Nature for Water was launched at the International Summit Labirinto d’Acque held at Franco Maria Ricci's Labirinto della Masone. Dedicated to the theme of water in all its forms, the summit will consist of four days of events and conferences with figures of national and international stature, taking stock of the present and future of the planet's water resources.
Nature for Water Key Publication Insights
· Water is essential to achieving the Sustainable Development Goals. Without sufficient quality and quantity of water, we will not be able to achieve goals associated with poverty, food, health, economic development, energy, and gender.
· Our current level of water consumption is unsustainable. Over a quarter of the world’s population lives in areas with potentially severe water scarcity, and nearly half the world’s population experiences water scarcity at least one month per year.
· We could face acute water shortages in the future, creating many barriers to achieving the Global Goals. Demand for water is expected to grow by more than 50% by 2030, while water quality is expected to decline. Together, these could result in urban water crises, food insecurity, vulnerability to natural disasters, political instability, rising tensions, and increasing corruption.
· Nature – forests, grasslands, mountains, wetlands – are essential for water security. Natural ecosystems have a vital role to play in securing water resources, including regulating water flow, ensuring water quality, and reducing impacts from natural disasters.
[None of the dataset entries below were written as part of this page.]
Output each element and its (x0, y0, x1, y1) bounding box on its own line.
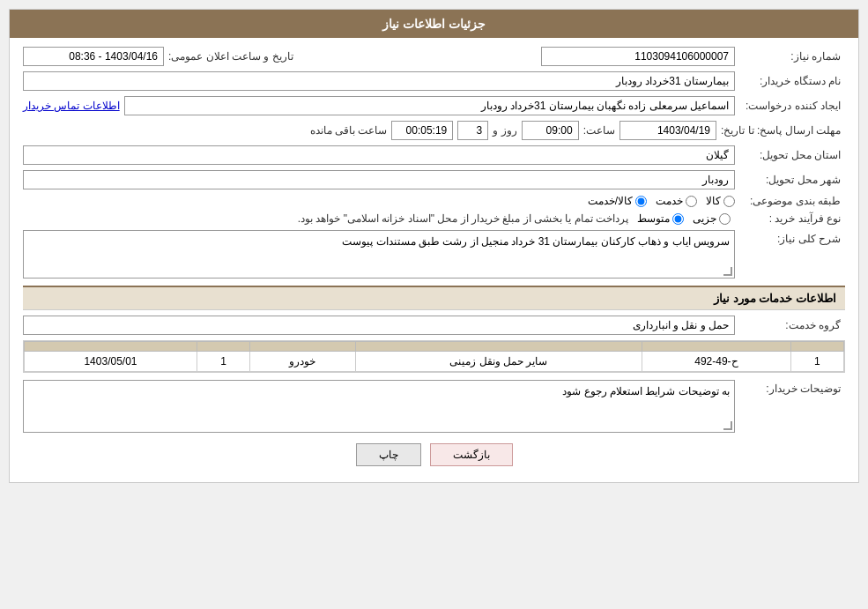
category-kala-item: کالا (706, 195, 735, 207)
purchase-type-label: نوع فرآیند خرید : (739, 212, 845, 225)
buyer-notes-label: توضیحات خریدار: (739, 382, 845, 395)
category-khedmat-label: خدمت (656, 195, 683, 207)
category-radio-group: کالا خدمت کالا/خدمت (588, 195, 735, 207)
table-cell: سایر حمل ونقل زمینی (355, 352, 642, 372)
general-desc-label: شرح کلی نیاز: (739, 233, 845, 245)
back-button[interactable]: بازگشت (430, 443, 513, 466)
action-buttons: بازگشت چاپ (23, 443, 845, 466)
announcement-label: تاریخ و ساعت اعلان عمومی: (168, 50, 298, 63)
col-header-unit (250, 342, 355, 352)
announcement-value: 1403/04/16 - 08:36 (23, 47, 164, 66)
category-label: طبقه بندی موضوعی: (739, 195, 845, 207)
table-cell: 1 (197, 352, 249, 372)
buyer-notes-value: به توضیحات شرایط استعلام رجوع شود (23, 380, 735, 433)
col-header-name (355, 342, 642, 352)
days-label: روز و (493, 124, 516, 137)
purchase-motavaset-label: متوسط (637, 212, 670, 225)
creator-label: ایجاد کننده درخواست: (739, 100, 845, 112)
buyer-station-label: نام دستگاه خریدار: (739, 75, 845, 87)
time-value: 09:00 (522, 121, 579, 140)
purchase-type-group: جزیی متوسط (637, 212, 731, 225)
purchase-jazzi-radio[interactable] (719, 213, 731, 225)
time-label: ساعت: (583, 124, 615, 137)
page-header: جزئیات اطلاعات نیاز (10, 10, 858, 38)
col-header-row (790, 342, 843, 352)
col-header-quantity (197, 342, 249, 352)
table-row: 1ح-49-492سایر حمل ونقل زمینیخودرو11403/0… (25, 352, 844, 372)
need-number-value: 1103094106000007 (541, 47, 735, 66)
remaining-value: 00:05:19 (391, 121, 453, 140)
category-kala-khedmat-label: کالا/خدمت (588, 195, 633, 207)
service-group-value: حمل و نقل و انبارداری (23, 316, 735, 335)
city-value: رودبار (23, 170, 735, 189)
date-value: 1403/04/19 (619, 121, 716, 140)
services-table: 1ح-49-492سایر حمل ونقل زمینیخودرو11403/0… (24, 341, 844, 372)
creator-value: اسماعیل سرمعلی زاده نگهبان بیمارستان 31خ… (124, 96, 735, 115)
need-number-label: شماره نیاز: (739, 50, 845, 63)
buyer-station-value: بیمارستان 31خرداد رودبار (23, 71, 735, 91)
table-cell: خودرو (250, 352, 355, 372)
services-section-header: اطلاعات خدمات مورد نیاز (23, 286, 845, 310)
purchase-jazzi-label: جزیی (693, 212, 716, 225)
purchase-jazzi-item: جزیی (693, 212, 731, 225)
contact-link[interactable]: اطلاعات تماس خریدار (23, 100, 120, 112)
category-khedmat-radio[interactable] (686, 196, 697, 207)
table-cell: ح-49-492 (642, 352, 791, 372)
col-header-date (25, 342, 197, 352)
table-cell: 1403/05/01 (25, 352, 197, 372)
col-header-code (642, 342, 791, 352)
send-deadline-label: مهلت ارسال پاسخ: تا تاریخ: (721, 124, 845, 137)
category-khedmat-item: خدمت (656, 195, 697, 207)
category-kala-khedmat-item: کالا/خدمت (588, 195, 647, 207)
services-table-wrapper: 1ح-49-492سایر حمل ونقل زمینیخودرو11403/0… (23, 340, 845, 373)
print-button[interactable]: چاپ (356, 443, 421, 466)
province-label: استان محل تحویل: (739, 149, 845, 161)
general-desc-value: سرویس ایاب و ذهاب کارکنان بیمارستان 31 خ… (23, 230, 735, 279)
table-cell: 1 (790, 352, 843, 372)
category-kala-khedmat-radio[interactable] (635, 196, 647, 207)
purchase-motavaset-radio[interactable] (672, 213, 684, 225)
category-kala-radio[interactable] (723, 196, 735, 207)
purchase-description: پرداخت تمام یا بخشی از مبلغ خریدار از مح… (298, 212, 628, 225)
city-label: شهر محل تحویل: (739, 174, 845, 186)
remaining-label: ساعت باقی مانده (310, 124, 388, 137)
service-group-label: گروه خدمت: (739, 319, 845, 331)
days-value: 3 (457, 121, 488, 140)
category-kala-label: کالا (706, 195, 721, 207)
province-value: گیلان (23, 145, 735, 165)
purchase-motavaset-item: متوسط (637, 212, 684, 225)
· Despite the importance of nature for water services, a large portion of the world’s important areas for water security are unprotected, degraded, or converted. 40% of source watersheds for the world’s top 4,000 cities have moderate to high levels of degradation.
· Nature-based solutions are effective and cost-efficient, and deliver multiple co-benefits. More than 3,200 of the world’s largest cities could significantly improve their water quality and quantity through by protecting and restoring natural ecosystems, at a cost of less than $2 per person annually.
· There is an urgent need for governments, land use planners, businesses, and citizens everywhere to safeguard nature for water, and nature for life. The longer we wait to protect our watersheds, the more difficult it will be ensure healthy water flows, as climate change is likely to increase temperatures and reduce water availability.